Also, the Boyle/Gina aspect of all of this is far less of a “thing” than it was in the premiere—at this point, they just accept that they are secretly “knocking boots,” and they go on about their merry ways in this episode. Boyle becoming a real boy this season is an interesting idea, and it’s a testament to the show that it can do that while still making him have “a real wet mouth” and a “sweet maize head.” (But if there’s one negative from that, it’s that the entire precinct doesn’t get to pile-on to the Boyle’s corn row/”Jamaican Me Marry You” party suit combination.)
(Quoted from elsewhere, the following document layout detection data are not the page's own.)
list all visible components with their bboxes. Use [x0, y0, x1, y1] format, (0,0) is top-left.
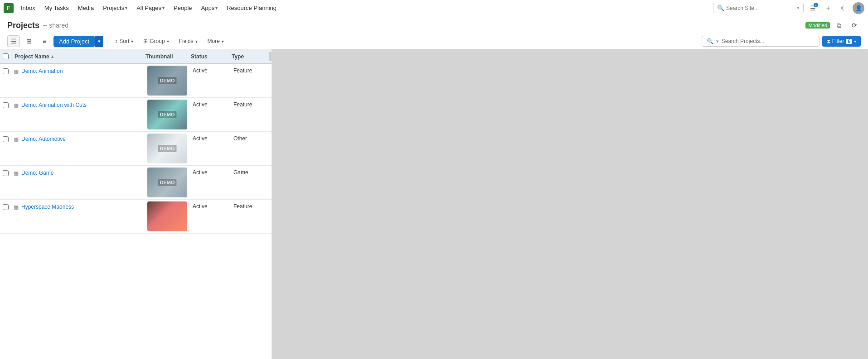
row-status-2: Active — [190, 98, 231, 131]
row-thumbnail-1: DEMO — [145, 64, 190, 97]
row-thumbnail-3: DEMO — [145, 132, 190, 165]
add-project-dropdown-button[interactable]: ▾ — [95, 36, 103, 47]
nav-right-area: 🔍 ▾ ☰ 1 ＋ ☾ 👤 — [713, 2, 864, 14]
row-name-2: ▦ Demo: Animation with Cuts — [11, 98, 145, 131]
column-header-type[interactable]: Type — [228, 53, 269, 60]
project-icon: ▦ — [14, 136, 19, 143]
row-checkbox-2[interactable] — [0, 98, 11, 131]
table-body: ▦ Demo: Animation DEMO Active Feature ▦ — [0, 64, 272, 234]
filter-count-badge: 6 — [846, 39, 852, 44]
table-row[interactable]: ▦ Demo: Animation DEMO Active Feature — [0, 64, 272, 98]
row-status-3: Active — [190, 132, 231, 165]
column-resize-handle[interactable] — [269, 52, 272, 61]
top-nav: F Inbox My Tasks Media Projects ▾ All Pa… — [0, 0, 868, 16]
nav-apps[interactable]: Apps ▾ — [198, 3, 222, 13]
refresh-button[interactable]: ⟳ — [848, 19, 861, 32]
sort-button[interactable]: ↕ Sort ▾ — [111, 36, 137, 46]
table-row[interactable]: ▦ Demo: Animation with Cuts DEMO Active … — [0, 98, 272, 132]
thumbnail-label: DEMO — [158, 77, 177, 84]
theme-toggle[interactable]: ☾ — [837, 2, 850, 14]
fields-button[interactable]: Fields ▾ — [175, 36, 201, 46]
project-link-4[interactable]: Demo: Game — [21, 169, 53, 177]
projects-search[interactable]: 🔍 ▾ — [702, 36, 820, 47]
row-thumbnail-2: DEMO — [145, 98, 190, 131]
nav-my-tasks[interactable]: My Tasks — [41, 3, 73, 13]
nav-media[interactable]: Media — [74, 3, 97, 13]
row-type-3: Other — [231, 132, 272, 165]
projects-search-input[interactable] — [722, 38, 815, 44]
project-link-2[interactable]: Demo: Animation with Cuts — [21, 101, 87, 109]
project-link-5[interactable]: Hyperspace Madness — [21, 203, 74, 211]
add-project-group: Add Project ▾ — [53, 36, 103, 47]
table-row[interactable]: ▦ Demo: Automotive DEMO Active Other — [0, 132, 272, 166]
row-status-4: Active — [190, 166, 231, 199]
thumbnail-label: DEMO — [158, 111, 177, 118]
chevron-down-icon: ▾ — [854, 39, 856, 44]
separator — [107, 37, 107, 46]
global-search[interactable]: 🔍 ▾ — [713, 3, 804, 13]
header-checkbox[interactable] — [0, 53, 11, 59]
row-name-4: ▦ Demo: Game — [11, 166, 145, 199]
row-name-5: ▦ Hyperspace Madness — [11, 200, 145, 233]
group-button[interactable]: ⊞ Group ▾ — [140, 36, 172, 46]
modified-badge: Modified — [805, 22, 830, 29]
row-select-checkbox[interactable] — [3, 136, 9, 142]
row-select-checkbox[interactable] — [3, 102, 9, 108]
chevron-down-icon: ▾ — [222, 39, 224, 44]
column-header-name[interactable]: Project Name ▴ — [11, 53, 142, 60]
column-header-status[interactable]: Status — [187, 53, 228, 60]
row-select-checkbox[interactable] — [3, 170, 9, 176]
chevron-down-icon: ▾ — [215, 5, 218, 10]
more-button[interactable]: More ▾ — [204, 36, 228, 46]
user-avatar[interactable]: 👤 — [853, 2, 864, 14]
thumbnail-label: DEMO — [158, 145, 177, 152]
nav-resource-planning[interactable]: Resource Planning — [223, 3, 280, 13]
app-logo[interactable]: F — [4, 3, 14, 13]
filter-icon: ⧗ — [827, 38, 830, 44]
nav-all-pages[interactable]: All Pages ▾ — [133, 3, 168, 13]
nav-inbox[interactable]: Inbox — [17, 3, 39, 13]
row-name-3: ▦ Demo: Automotive — [11, 132, 145, 165]
thumbnail-image-5 — [147, 201, 187, 231]
project-icon: ▦ — [14, 204, 19, 211]
view-table-button[interactable]: ☰ — [7, 35, 20, 47]
select-all-checkbox[interactable] — [3, 53, 9, 59]
row-checkbox-4[interactable] — [0, 166, 11, 199]
row-thumbnail-5 — [145, 200, 190, 233]
thumbnail-image-2: DEMO — [147, 100, 187, 129]
project-link-3[interactable]: Demo: Automotive — [21, 135, 66, 143]
filter-button[interactable]: ⧗ Filter 6 ▾ — [822, 36, 861, 47]
row-checkbox-1[interactable] — [0, 64, 11, 97]
page-subtitle: -- shared — [43, 22, 68, 29]
chevron-down-icon: ▾ — [167, 39, 169, 44]
project-link-1[interactable]: Demo: Animation — [21, 67, 63, 75]
table-row[interactable]: ▦ Demo: Game DEMO Active Game — [0, 166, 272, 200]
subheader-right: Modified ⧉ ⟳ — [805, 19, 861, 32]
row-type-1: Feature — [231, 64, 272, 97]
row-checkbox-5[interactable] — [0, 200, 11, 233]
row-select-checkbox[interactable] — [3, 68, 9, 74]
column-header-thumbnail[interactable]: Thumbnail — [142, 53, 187, 60]
notification-badge: 1 — [814, 3, 818, 7]
add-project-button[interactable]: Add Project — [53, 36, 95, 47]
row-checkbox-3[interactable] — [0, 132, 11, 165]
copy-button[interactable]: ⧉ — [833, 19, 845, 32]
view-list-button[interactable]: ≡ — [38, 35, 51, 47]
nav-projects[interactable]: Projects ▾ — [99, 3, 131, 13]
empty-area — [272, 49, 868, 359]
avatar-icon: 👤 — [855, 5, 862, 11]
notifications-button[interactable]: ☰ 1 — [806, 2, 819, 14]
sort-indicator-icon: ▴ — [51, 54, 53, 59]
thumbnail-image-1: DEMO — [147, 66, 187, 96]
view-grid-button[interactable]: ⊞ — [23, 35, 35, 47]
table-row[interactable]: ▦ Hyperspace Madness Active Feature — [0, 200, 272, 234]
chevron-down-icon: ▾ — [125, 5, 127, 10]
add-button[interactable]: ＋ — [822, 2, 834, 14]
nav-people[interactable]: People — [170, 3, 195, 13]
thumbnail-label: DEMO — [158, 179, 177, 186]
row-select-checkbox[interactable] — [3, 204, 9, 210]
row-type-2: Feature — [231, 98, 272, 131]
thumbnail-image-4: DEMO — [147, 168, 187, 197]
row-status-1: Active — [190, 64, 231, 97]
global-search-input[interactable] — [726, 5, 795, 11]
“Undercover” was obviously needed as an episode to reacquaint old viewers, as well as introduce the new. It was essentially Brooklyn Nine-Nine 101, and nothing is wrong with that. “Chocolate Milk,” however, is everything Brooklyn Nine-Nine is about. Unlike Holt, it’s not all sizzle and no steak.

Stray observations:

  • This week, in webisodes Brooklyn Nine-Nine needs: Chocolate Milk, a spin-off where Peralta is “Codename: Chocolate,” and Terry is “Codename: Milk.” Assuming anything else is just offensive.
  • Brooklyn Nine-Nine is such a joke machine, it’ll probably drive me insane trying to catalogue every single great joke in these episodes. So be on the lookout for that mental breakdown sometime around midseason.
  • “He needs to smoke some weed.”—High Terry, on Captain Holt.
  • Having just come from the Strain beat, ”unwanted genital removal” has a much different connotation to me than what Peralta was saying.
  • Speaking of, there’s a new British sitcom called Scrotal Recall, which has nothing to do with vasectomies but definitely needs to be mentioned.
  • Pick your poison: “Tiny Head” or “Microscope Head”? OR “Jakie Lady Hands”
  • “I did not strike you when you said ‘knocking boots.’ But ‘bone bros’? I cannot abide.” The combination of the slap and this line from Gina made this a very good episode for her early on. (But Boyle might want to get out of this abusive relationship as soon as possible.)
  • The sweater story and “Jake, I have no idea what you’re talking about, but good luck!” continued to make this is a good episode of Gina. A little does go a long way, you guys.
  • Also, I never knew I needed to hear Chelsea Peretti say “vas deferens” until this episode of television.
  • Wuntch: ”You embarrassed me in front of Derek Jeter!” Holt: “You. Embarrassed yourself. In front of Derek Jeter.”
  • “Cajole up, Captain!” or “Even teachers need a break, Amy!”?
  • Terry being a “Ross head” when it comes to Friends cuts me to the core. Come on, Terry—you’re better than that.
  • Given Terry’s position of power in comparison to every character but Holt, the show has the opportunity to really figure out where he stands with others as a friend in the future. I doubt they writers will let us down.
  • In a near perfect episode, the A-plot case not being all too important or even that interesting was the biggest flaw. Crime should matter, 9-9! Still: Moshe Kasher as the stabbed barista pairs rather well with Moshe Kasher as the creepy retail guy in this week’s episode of The League, don’t you think?
  • Be honest: Was anyone (or at least anyone’s mom) just a little disappointed that Kyra Sedgwick wasn’t basically playing Brenda from The Closer in this episode?
  • While Boyle looks like a nightmare version of Sean Paul with his corn rows, Diaz’s matching dress works amazingly well. I assume everyone at the engagement party will be jealous. I also must admit, I did appreciate how Diaz’s original rejection of Boyle wasn’t just an “I don’t want to do this” thing. She had a date, but she eventually canceled it to help a friend. Respect.